▸ **The problem**
Each line below must be set down exactly; omit any image you find.

------ Input records ------

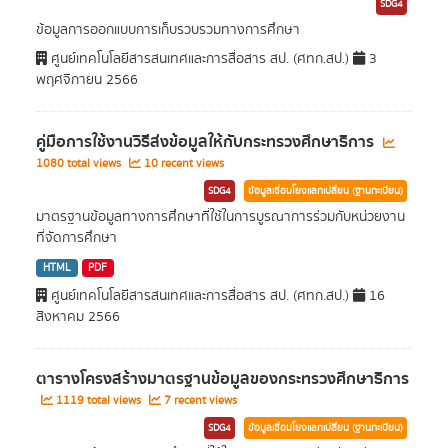
SDG4
ข้อมูลการออกแบบการเก็บรวบรวมทางการศึกษา
ศูนย์เทคโนโลยีสารสนเทศและการสื่อสาร สป. (ศทก.สป.)
3
พฤศจิกายน 2566
คู่มือการใช้งานวิธีส่งข้อมูลให้กับกระทรวงศึกษาธิการ
1080 total views
10 recent views
SDG4
ข้อมูลเชื่อมโยงแลกเปลี่ยน (ฐานทะเบียน)
มาตรฐานข้อมูลทางการศึกษาที่ใช้ในการบูรณาการร่วมกับหน่วยงาน
ที่จัดการศึกษา
HTML
PDF
ศูนย์เทคโนโลยีสารสนเทศและการสื่อสาร สป. (ศทก.สป.)
16
สิงหาคม 2566
ตารางโครงสร้างมาตรฐานข้อมูลของกระทรวงศึกษาธิการ
1119 total views
7 recent views
SDG4
ข้อมูลเชื่อมโยงแลกเปลี่ยน (ฐานทะเบียน)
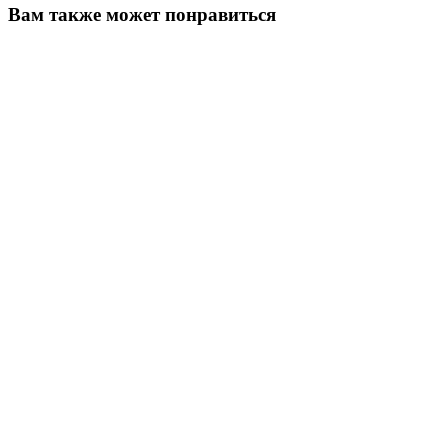
Вам также может понравиться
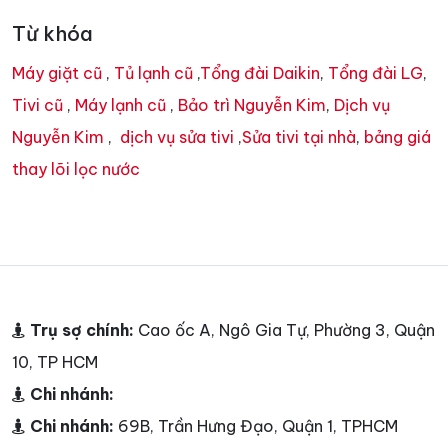
Từ khóa
Máy giặt cũ
,
Tủ lạnh cũ
,
Tổng đài Daikin
,
Tổng đài LG
,
Tivi cũ
,
Máy lạnh cũ
,
Bảo trì Nguyễn Kim
,
Dịch vụ
Nguyễn Kim
,
dịch vụ sửa tivi
,
Sửa tivi tại nhà
,
bảng giá
thay lõi lọc nước
Trụ sợ chính:
Cao ốc A, Ngô Gia Tự, Phường 3, Quận
10, TP HCM
Chi nhánh:
Chi nhánh:
69B, Trần Hưng Đạo, Quận 1, TPHCM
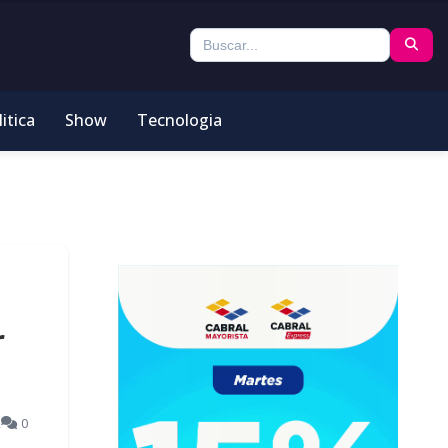
itica
Show
Tecnologia
r
2
0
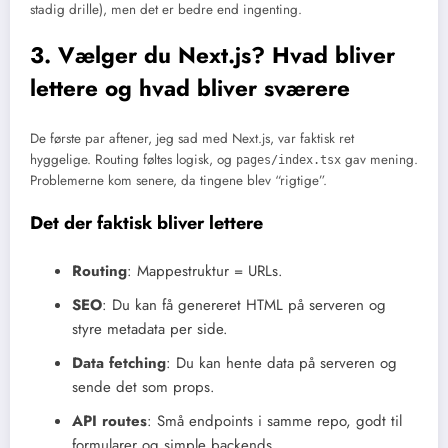
stadig drille), men det er bedre end ingenting.
3. Vælger du Next.js? Hvad bliver
lettere og hvad bliver sværere
De første par aftener, jeg sad med Next.js, var faktisk ret
hyggelige. Routing føltes logisk, og
gav mening.
pages/index.tsx
Problemerne kom senere, da tingene blev “rigtige”.
Det der faktisk bliver lettere
Routing
: Mappestruktur = URLs.
SEO
: Du kan få genereret HTML på serveren og
styre metadata per side.
Data fetching
: Du kan hente data på serveren og
sende det som props.
API routes
: Små endpoints i samme repo, godt til
formularer og simple backends.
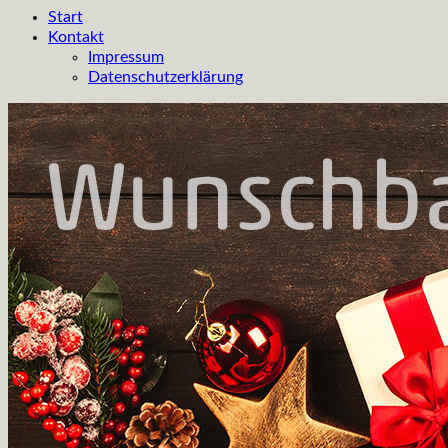
Start
Kontakt
Impressum
Datenschutzerklärung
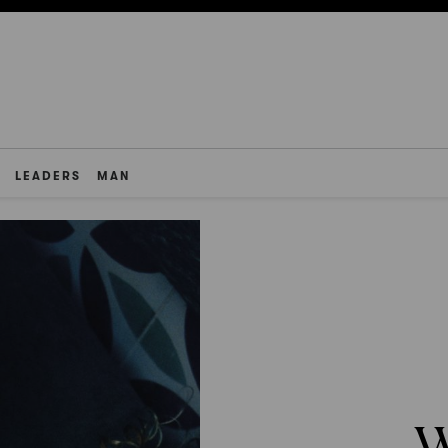
LEADERS
MAN
W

------

▸ **Reply**
SDG4
ข้อมูลการออกแบบการเก็บรวบรวมทางการศึกษา
ศูนย์เทคโนโลยีสารสนเทศและการสื่อสาร สป. (ศทก.สป.)
3
พฤศจิกายน 2566
คู่มือการใช้งานวิธีส่งข้อมูลให้กับกระทรวงศึกษาธิการ
1080 total views
10 recent views
SDG4
ข้อมูลเชื่อมโยงแลกเปลี่ยน (ฐานทะเบียน)
มาตรฐานข้อมูลทางการศึกษาที่ใช้ในการบูรณาการร่วมกับหน่วยงาน
ที่จัดการศึกษา
HTML
PDF
ศูนย์เทคโนโลยีสารสนเทศและการสื่อสาร สป. (ศทก.สป.)
16
สิงหาคม 2566
ตารางโครงสร้างมาตรฐานข้อมูลของกระทรวงศึกษาธิการ
1119 total views
7 recent views
SDG4
ข้อมูลเชื่อมโยงแลกเปลี่ยน (ฐานทะเบียน)
Вам также может понравиться
Từ khóa
Máy giặt cũ
,
Tủ lạnh cũ
,
Tổng đài Daikin
,
Tổng đài LG
,
Tivi cũ
,
Máy lạnh cũ
,
Bảo trì Nguyễn Kim
,
Dịch vụ
Nguyễn Kim
,
dịch vụ sửa tivi
,
Sửa tivi tại nhà
,
bảng giá
thay lõi lọc nước
Trụ sợ chính:
Cao ốc A, Ngô Gia Tự, Phường 3, Quận
10, TP HCM
Chi nhánh:
Chi nhánh:
69B, Trần Hưng Đạo, Quận 1, TPHCM
itica
Show
Tecnologia
r
2
0
stadig drille), men det er bedre end ingenting.
3. Vælger du Next.js? Hvad bliver
lettere og hvad bliver sværere
De første par aftener, jeg sad med Next.js, var faktisk ret
hyggelige. Routing føltes logisk, og
gav mening.
pages/index.tsx
Problemerne kom senere, da tingene blev “rigtige”.
Det der faktisk bliver lettere
Routing
: Mappestruktur = URLs.
SEO
: Du kan få genereret HTML på serveren og
styre metadata per side.
Data fetching
: Du kan hente data på serveren og
sende det som props.
API routes
: Små endpoints i samme repo, godt til
formularer og simple backends.
Start
Kontakt
Impressum
Datenschutzerklärung
LEADERS
MAN
W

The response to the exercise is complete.